> _DATA IN THIS EXERCISE_:
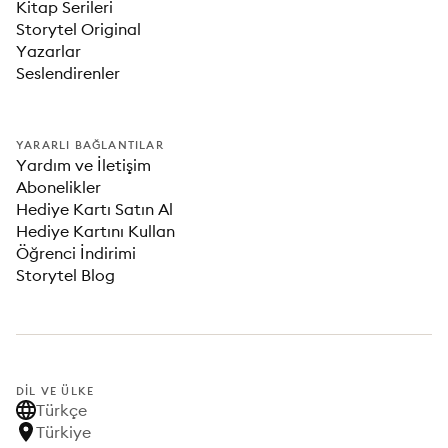
Kitap Serileri
Storytel Original
Yazarlar
Seslendirenler
YARARLI BAĞLANTILAR
Yardım ve İletişim
Abonelikler
Hediye Kartı Satın Al
Hediye Kartını Kullan
Öğrenci İndirimi
Storytel Blog
DIL VE ÜLKE
Türkçe
Türkiye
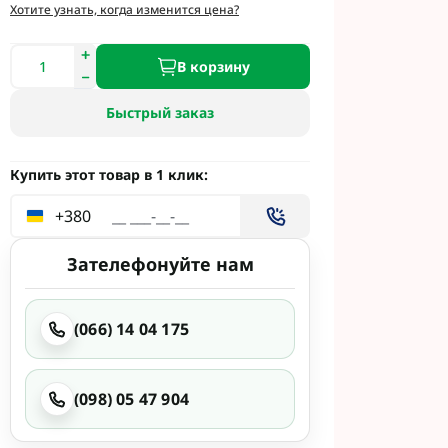
и
Хотите узнать, когда изменится цена?
етинг
 Укравит
В корзину
Быстрый заказ
 Сингента под
 Сингента Под
Купить этот товар в 1 клик:
+380
Зателефонуйте нам
(066) 14 04 175
од Раундап
(098) 05 47 904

> _WORK REQUEST_:
From the line containing "Öğrenci İndirimi" down to the final line of the material above, reproduce each line exactly and include no images.

> _YOUR SOLUTION_:
Öğrenci İndirimi
Storytel Blog
DIL VE ÜLKE
Türkçe
Türkiye
и
Хотите узнать, когда изменится цена?
етинг
 Укравит
В корзину
Быстрый заказ
 Сингента под
 Сингента Под
Купить этот товар в 1 клик:
+380
Зателефонуйте нам
(066) 14 04 175
од Раундап
(098) 05 47 904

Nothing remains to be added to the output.